La medida justa de presente
El nacionalismo es la exaltación política de una nostalgia, y no es extraño que haya hecho su reaparición en un contexto de crisis de fe en el carácter inequívocamente positivo del futuro
Estos años han sido –son– los de la obsesión con el pasado. El nacionalismo es la exaltación política de una nostalgia, y no es extraño que haya hecho su reaparición en un contexto de crisis de fe en el carácter inequívocamente positivo del futuro. Es una reacción inmune a las enseñanzas históricas, que si contra algo disponen de argumentos de sobra en su museo de los horrores es de advertencias contra todo tipo de nacionalismos. Lo ha vuelto a recordar el italiano David Sassoli, nuevo presidente del Parlamento Europeo: “La Unión Europea no es un accidente de la historia, somos los hijos y nietos de los que encontraron el antídoto contra la degeneración nacionalista que envenenó nuestra historia”. Unas palabras que recuerdan a las que pronunciara un crespuscular François Mitterrand en la sede del mismo parlamento en Bruselas en 1995: “El nacionalismo es la guerra”.
En concreto, las dos guerras mundiales, y especialmente la segunda, que fue la que escaldó a los que posteriormente levantarían los cimientos de la actual Unión. Y no deja de sorprender la capacidad que tuvieron para cambiar una tradición secular de guerras y rencores nacionales por una cooperación creciente que comenzó con acuerdos relacionados con los materiales que posibilitaban las contiendas: el carbón y el acero. ¿Por qué pudo hacerse entonces algo que hoy resulta inconcebible con afrentas mucho menores? Una de las características de esta época es la dificultad para alcanzar acuerdos, para cuyo rechazo se exponen razones sobreactuadas pero, finalmente, de poca consistencia a poco que adoptemos cierta distancia. Cualquier respuesta es tentativa, y en ella seguramente estaría incluida la revolución de las telecomunicaciones y su influencia en la percepción que tenemos de todo lo demás. Y aunque encontremos razones materiales, culturales o psicológicas, sigue siendo un misterio por qué hemos llegado a tal punto de desconcierto y de espesura.

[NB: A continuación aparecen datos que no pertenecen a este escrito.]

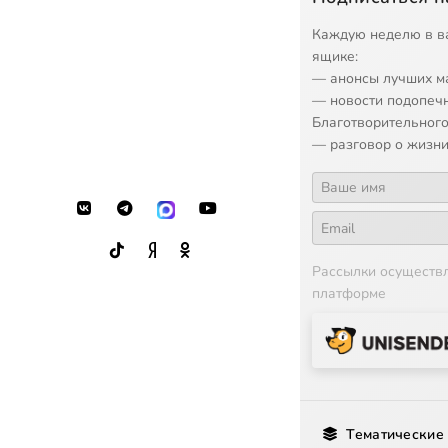
Каждую неделю в в
ящике:
— анонсы лучших м
— новости подопеч
Благотворительного
— разговор о жизни
Рассылки осуществ
платформе
Тематические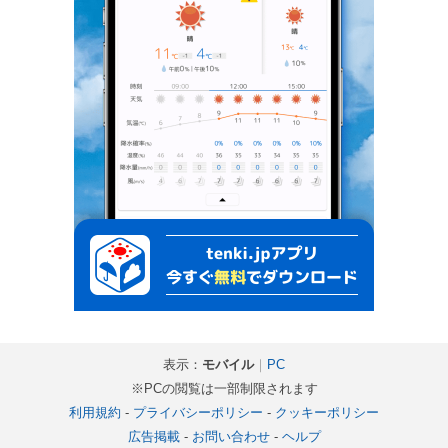
表示：
モバイル
｜
PC
※PCの閲覧は一部制限されます
利用規約
-
プライバシーポリシー
-
クッキーポリシー
広告掲載
-
お問い合わせ
-
ヘルプ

«Al final llegó la paz y la Liberación, y para muchos ferrareses, para casi todos, la repentina ansiedad por olvidar. Pero, ¿se puede olvidar? ¿Basta con desearlo?» Así reflexiona el narrador de uno de los relatos de Intramuros, el primer libro de La novela de Ferrara, del escritor italiano Giorgio Bassani (1916-2000), uno de los grandes retratos del siglo XX a través de esta ciudad de la provincia de Emilia-Romaña. En otro de los relatos, se cuenta el regreso a Ferrara tras la Segunda Guerra Mundial de Geo Josz, único judío superviviente de una extensa familia de la localidad que había sido deportada a los campos de exterminio alemanes. Los vecinos lo miran con una mezcla de conmiseración y desdén, porque su presencia representa también la culpa colectiva por el pasado que acaban de dejar atrás y del que fingen no recordar mucho. «Todos, igual que él, habían sido fascistas, y ningún veredicto de tribunal lograría jamás borrar una verdad como esa», cuenta el narrador respecto a otro personaje. En cuanto a Geo, al principio se apiedan de él y atienden sus argumentos y quejas, pero a todos acaban cansando sus letanías sobre el sufrimiento padecido y terminan por ignorarlo. Ante el horror del pasado y la culpa, se había impuesto la necesidad de pensar en el futuro y solo en él. Y aquello, como cuando nos empeñamos en mirar al pasado, también dejó sus víctimas. Difícil equilibrio el de vivir en el presente en la medida justa, pero que habrá que empeñarse en seguir perseguiendo.